(aka: Hungarian Pumi)
The elongated muzzle of the Pumi is the most distinctive feature of the face. The slightly oblique, dark eyes have close-fitting lids. The tail is a fair indicator of the breed's temperament - always merry and carried high. The ears are upright and tipped forward. The compact hind feet are set back from the body. The chest is deep and ribs are somewhat flat. The feet are strong, with elastic pads and hard nails. The medium-length, curling coat is distinct from the Puli's in that, although thick and long, the hair is not felty and does not form into cords. Coat colors are black, all shades of gray, and reddish brown, but always one solid color. White occurs, but is not favored by breeders.
Like the Mudi, the Pumi is a multi-functional dog. It is a vigorous and sturdy sheepdog, but also a successful guard dog and hunting dog. Its probable terrier heritage has given it a great interest in the lairs of wild animals such as foxes and hares. It is said to be a successful ratter and also makes a wonderful family companion. Alert, watchful and energetic.
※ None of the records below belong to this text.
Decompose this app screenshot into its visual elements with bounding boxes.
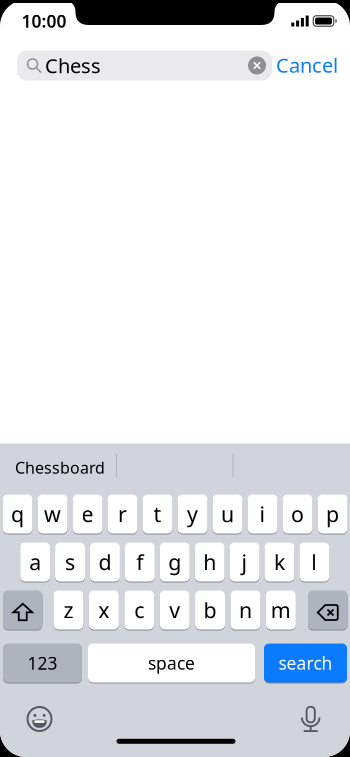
button[interactable]: search — [264, 643, 347, 683]
button[interactable]: f — [125, 542, 155, 582]
button[interactable]: 123 — [3, 643, 82, 683]
button[interactable]: d — [90, 542, 120, 582]
button[interactable]: s — [55, 542, 85, 582]
button[interactable]: Dictate — [298, 706, 324, 734]
staticText: 10:00 — [22, 10, 66, 32]
staticText: f — [136, 548, 143, 576]
staticText: d — [98, 548, 112, 576]
staticText: o — [291, 500, 304, 528]
button[interactable]: y — [178, 494, 208, 534]
button[interactable]: o — [283, 494, 312, 534]
button[interactable]: z — [54, 590, 83, 630]
button[interactable]: e — [73, 494, 102, 534]
button[interactable]: j — [230, 542, 260, 582]
staticText: h — [203, 548, 216, 576]
staticText: q — [11, 500, 24, 528]
button[interactable]: w — [38, 494, 68, 534]
staticText: x — [98, 596, 109, 624]
staticText: a — [29, 548, 41, 576]
button[interactable]: t — [143, 494, 172, 534]
staticText: 123 — [28, 652, 58, 674]
staticText: w — [44, 500, 61, 528]
button[interactable]: h — [195, 542, 225, 582]
staticText: c — [134, 596, 144, 624]
staticText: k — [274, 548, 285, 576]
button[interactable]: Shift — [3, 590, 42, 630]
button[interactable]: m — [266, 590, 296, 630]
button[interactable]: p — [318, 494, 348, 534]
staticText: i — [260, 500, 266, 528]
button[interactable]: r — [108, 494, 138, 534]
staticText: p — [326, 500, 339, 528]
button[interactable]: Chessboard — [5, 448, 115, 488]
button[interactable]: v — [160, 590, 190, 630]
button[interactable]: k — [264, 542, 294, 582]
staticText: z — [64, 596, 74, 624]
staticText: Chessboard — [15, 457, 105, 478]
button[interactable]: n — [230, 590, 260, 630]
staticText: u — [221, 500, 234, 528]
staticText: g — [168, 548, 181, 576]
button[interactable]: g — [160, 542, 190, 582]
staticText: m — [271, 596, 291, 624]
button[interactable]: x — [89, 590, 119, 630]
button[interactable]: Emoji — [26, 705, 54, 733]
staticText: t — [154, 500, 162, 528]
button[interactable]: space — [88, 643, 255, 683]
staticText: search — [278, 652, 332, 674]
button[interactable]: l — [299, 542, 329, 582]
staticText: Chess — [45, 52, 101, 79]
staticText: e — [82, 500, 94, 528]
button[interactable]: Cancel — [276, 52, 338, 78]
staticText: Cancel — [276, 52, 338, 78]
staticText: y — [187, 500, 198, 528]
button[interactable]: a — [20, 542, 50, 582]
staticText: j — [242, 548, 248, 576]
button[interactable]: b — [195, 590, 225, 630]
staticText: r — [118, 500, 127, 528]
staticText: v — [169, 596, 180, 624]
button[interactable]: q — [3, 494, 32, 534]
button[interactable]: c — [124, 590, 154, 630]
button[interactable]: Delete — [308, 590, 348, 630]
staticText: space — [148, 652, 195, 674]
staticText: l — [311, 548, 317, 576]
button[interactable]: Clear text — [246, 54, 268, 76]
staticText: n — [239, 596, 252, 624]
staticText: s — [65, 548, 75, 576]
staticText: b — [204, 596, 216, 624]
button[interactable]: i — [248, 494, 278, 534]
button[interactable]: u — [213, 494, 242, 534]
If this dog senses his owners are weaker minded than himself he will become willful, believing he needs to be the one making the decisions in the relationship. Ready to spring at the slightest noise, the Pumi is an ideal guardian for isolated houses or factories. This is an intelligent breed that is not difficult to train. They are smart enough to grasp what you mean quickly. It is affectionate with its master and when at home surrounded by familiar faces, it is a happy, cheerful fellow. Shy and reserved with strangers, socialize this dog well. A superb watchdog, the Pumi uses its voice liberally and consistently. If you are surrounded by neighbors where you live, it is sensible to teach the dog that after a couple of barks it must be quiet. If you find the dog is barking at you in order to tell you what he wants, you must hush the dog and look into your human to canine communication skills, as a dog who barks at you in that way is displaying dominance behaviors.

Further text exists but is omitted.